Im Moment geht einschlafen im Bett gar nicht mehr. Wir warten schon bis sie den Anstoß gibt und sagt, dass sie müde ist und ins Bett will - wenn sie nicht will, geht eh gar nix. Dann Zähneputzen, Umziehen, Milch, Schlafen (im Familienbett, auf dem Arm oder auch alleine und es liegt nur einer daneben, wie sie möchte. Im Moment ist es so, dass ihr nach der Milch ständig noch irgendwas einfällt, fängt an zu behaupten ihr sei schlecht, sie möchte noch was trinken (Wasser), sie braucht Nasentropfen (obwohl kein Schnupfen vorhanden), gestern meinte sie auch sie hat Angst (?), setzt sich immer wieder hin, weigert sich regelrecht, sich auch nur hinzulegen. Müde ist sie. Das sagt sie auch oft wenn man sie fragt... manchmal sagt sie auch dass sie schlafen möchte, aber es "geht nicht". Wobei sie es meiner Meinung nach oft nichtmal versucht! Ich erkläre ihr dann immer, dass man sich zumindest mal ruhig hinlegen muss wenn man einschlafen möchte, dass sie es doch versuchen soll, singen, gut zureden, etc hilft auch nicht
Aus lauter Verzweiflung bin ich die letzten Abende dann oft mit ihr nochmal im KiWa spazieren gegangen. Da ist sie total friedlich und schläft meist innerhalb von 20-30min ein (manchmal auch schneller). Inzwischen fragt sie abends beim ins Bett bringen explizit nach "spazieren". Natürlich habe ich nicht immer Lust dazu, aber ich laufe lieber ne halbe Stunde um den Block (kann Hörbuch mitnehmen und alles, sie ist echt total ruhig) als mir diesen Kampf im Bett anzutun.

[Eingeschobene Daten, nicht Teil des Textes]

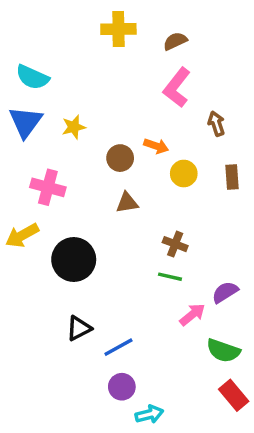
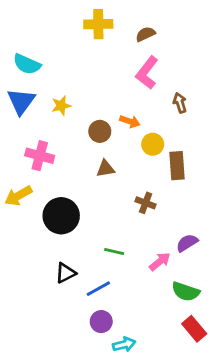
brown rectangle: (232, 177) -> (177, 166), moved, size x1.4
green line: (170, 277) -> (114, 252), moved

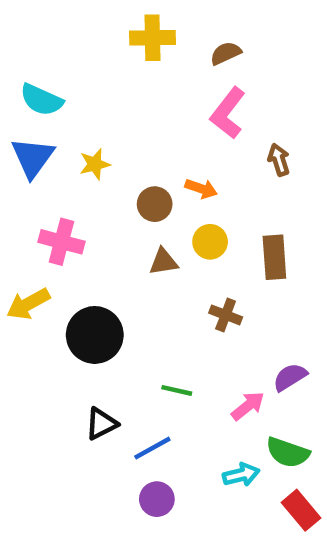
yellow circle: (153, 144) -> (210, 242), moved
cyan arrow: (124, 344) -> (241, 475), moved

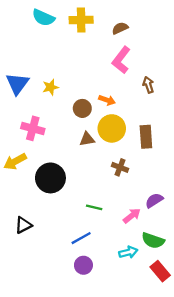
cyan semicircle: (41, 100) -> (43, 18), moved
yellow circle: (210, 242) -> (112, 128), size x1.5
black triangle: (101, 424) -> (23, 225), moved

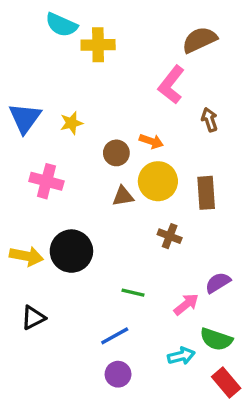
yellow cross: (81, 20) -> (98, 45), moved
brown semicircle: (120, 28) -> (200, 40), moved, size x1.5
yellow arrow: (15, 161) -> (27, 256), moved, turned -140

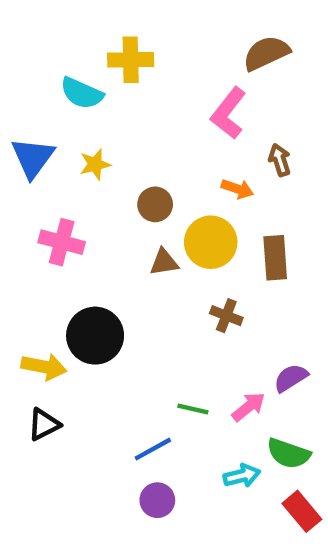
cyan semicircle: (61, 25) -> (82, 93), moved
orange arrow: (151, 141) -> (237, 189), moved
yellow arrow: (27, 256) -> (44, 367), moved
green line: (133, 293) -> (193, 409), moved

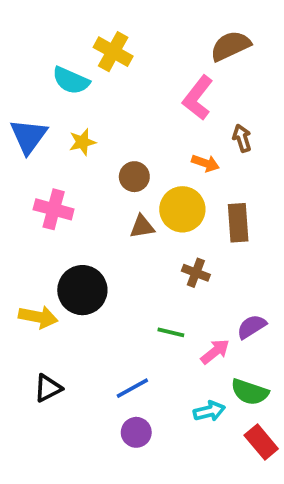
yellow cross: (131, 60) -> (113, 52), turned 30
green line: (193, 409) -> (171, 332), moved
black triangle: (44, 425) -> (48, 388), moved

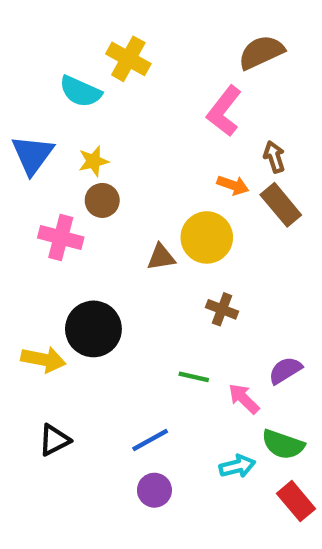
brown circle: (134, 177) -> (102, 200), moved
brown rectangle: (238, 223) -> (281, 205), moved, turned -36
pink arrow: (215, 352) -> (244, 399), turned -96

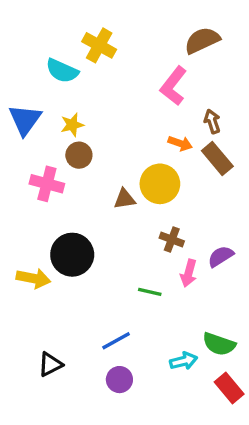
purple semicircle: (285, 370) -> (221, 256), moved
pink arrow: (244, 399) -> (189, 273), moved, turned -120
black triangle: (54, 440) -> (50, 364), moved

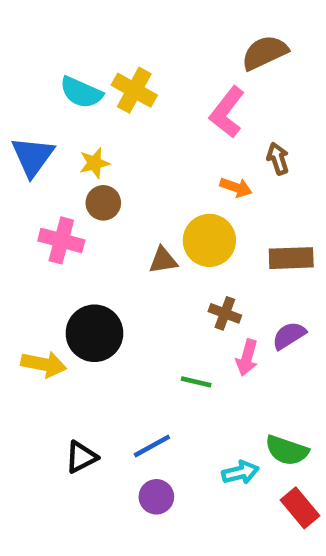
yellow cross: (99, 45) -> (134, 90), moved
brown rectangle: (217, 159) -> (291, 258), moved, turned -52
black triangle: (50, 364) -> (81, 457), moved

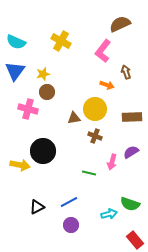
cyan semicircle: (81, 92) -> (16, 42), moved
brown cross: (225, 313) -> (95, 136), moved
red rectangle: (300, 508) -> (135, 240), moved

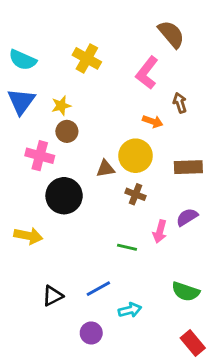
brown semicircle: (120, 24) -> (171, 34), turned 75
black circle: (43, 151) -> (64, 196), moved
cyan arrow: (109, 214) -> (130, 310), moved
purple circle: (71, 225) -> (91, 333), moved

Wenn sie dann mal schläft, schläft sie mehr oder weniger durch. Aber einschlafen ist echt eine Katastrophe im Moment...
Gerade in der Krippe kam auch zufällig das Gespräch darauf, die Erzieherin meinte natürlich zum KiWa fahren "gewöhnt ihr das bloß nicht an, sonst müsst ihr das immer machen!" und riet uns es mal im eigenen Bett oder Zimmer zu versuchen (bisher Familienbett). Ich bin ratlos... als Baby haben wir auch viele Sachen gemacht, wo das Umfeld dann meinte sie würde es sich NIE abgewöhnen und trotzdem hat sie dann irgendwann alleine und relativ problemlos geschlafen... im Moment halt wieder so eine schwierige Phase. Kennt das jemand in dem Alter? Soll ich es hinnehmen, spazieren gehen und warten bis die Phase vorbei ist? Oder sie mit "Gewalt" doch ans Bett gewöhnen...? Ach mann, warum lasse ich mich immer so leicht verunsichern.